Grif had not changed. However he lived, he lived it full. Cromis stood by him at the window and clapped his meaty shoulder.
“Tell me, Grif: what has been your business all these years?”
Grif bellowed with laughter, which seemed to infect his men. They milled about the courtyard, laughing too, although they could not have heard the question.
“Something as befits a Methven in peacetime, brooder. Or as you may have it, nothing as befits a Methven at any time. I have been smuggling distilled wine of low and horrible quality to peasants in the Cladich Marshes, whose religion forbids them drink it. . . .”
Cromis watched Grif’s ragged crew disappear into the darkness at a stiff pace, their cloaks flapping out behind them. He waved once to the colourful figure of Grif himself, then turned to his horse, which was breathing mist into the cold night. He checked the girth and saddlebags, settled the Eastern instrument across his back. He shortened his stirrups for swift riding.
With the coming of darkness, the winds had returned to Balmacara: the rowans shook continuously, hissing and rustling; Cromis’s shoulder-length black hair was blown about his face. He looked back at the tower, bulking dark against the cobalt sky. The surf growled behind it. Out of some strange sentiment, he had left the light burning in the upper room.
But the baan that had killed his sister he had in an insulated sheath next to his skin, because he knew he would not come again, riding to
the light out of battle, to Balmacara in the morning.
Refugees packed the Viriconium road like a torchlit procession in some lower gallery of Hell. Cromis steered his nervous beast at speed past caravans of old men pushing carts laden with clanking domestic implements and files of women carrying or leading young children. House animals scuttled between the wheels of the carts.
The faces he passed were blank and frightened, overlit and gleaming in the flaring unsteady light of the torches. Some of them turned from him, surreptitiously making religious signs (a brief writhe of the fingers for Borring, whom some regarded as a god, a complicated motion of the head for the Colpy). He was at a loss to account for this. He thought that they were the timid and uncommitted of the city, driven away by fear of the clashing factions, holding no brief for either side.
He entered the city by its twelfth gate, the Gate of Nigg, and there was no gatekeeper to issue even the customary token challenge.
His habitually morose mood shifted to the sombre as he took the great radial road Proton Circuit, paved with an ancient resilient material that absorbed the sound of his horse’s hooves.

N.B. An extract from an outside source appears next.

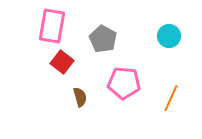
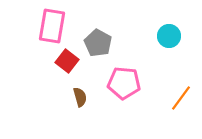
gray pentagon: moved 5 px left, 4 px down
red square: moved 5 px right, 1 px up
orange line: moved 10 px right; rotated 12 degrees clockwise
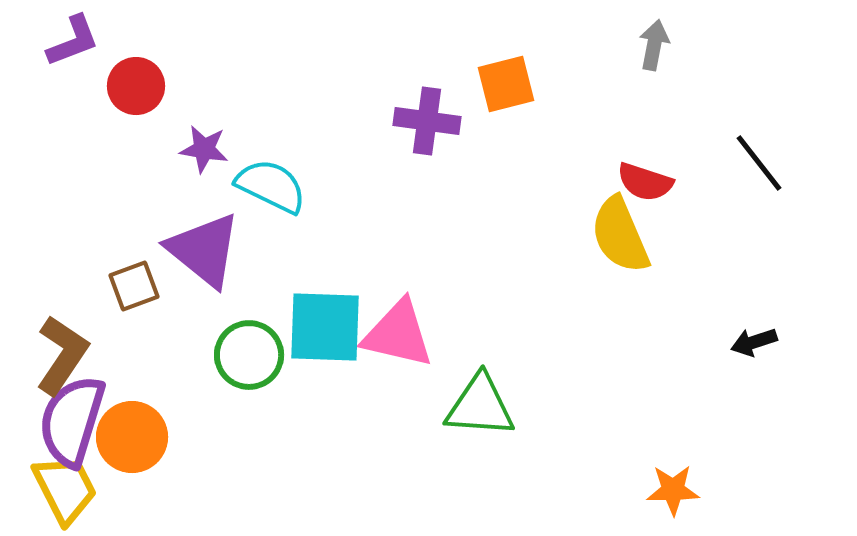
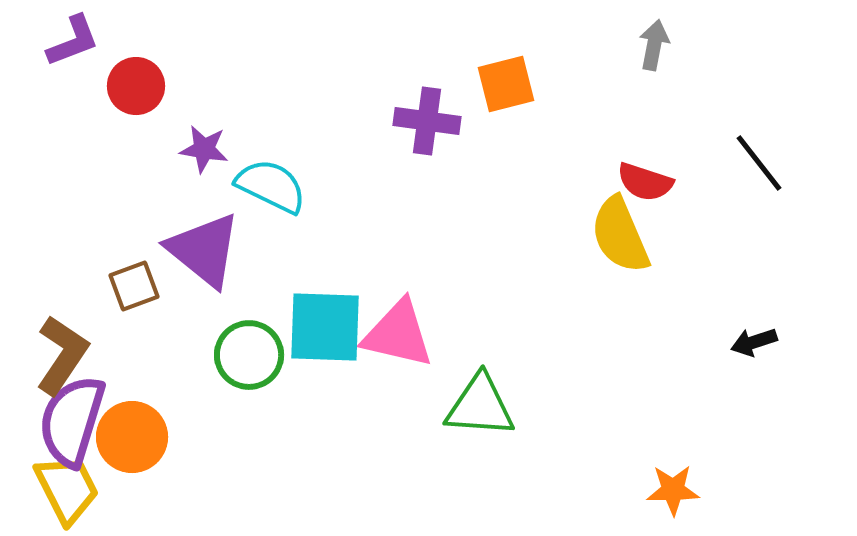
yellow trapezoid: moved 2 px right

About him rose the Pastel Towers, tall and gracefully shaped to mathematical curves, tinted pale blue or fuchsia or dove-grey. They reached up for hundreds of feet, cut with quaint and complex designs that some said were the high point of an inimitable art, thought by others to be representations of the actual geometrics of Time.
Several of them were scarred and blackened by fire. Some were gutted and broken.
Seeing so much beauty brought down in this way, he was convinced that a change had come about in the essential nature of things, and that they could never be the same again.
Proton Circuit became a spiral that wound a hundred yards into the air, supported by slim and delicate pillars of black stone. At the summit of the spiral lay the palace of the Young Queen, which had been Methven’s hall. A smaller building than most in that city, it was shaped like a filigree shell, built entirely of a pure white metal that vibrated and sang. Before its high bright arch stood guards in charcoal livery, who made stringent demands on him to reveal his identity and business.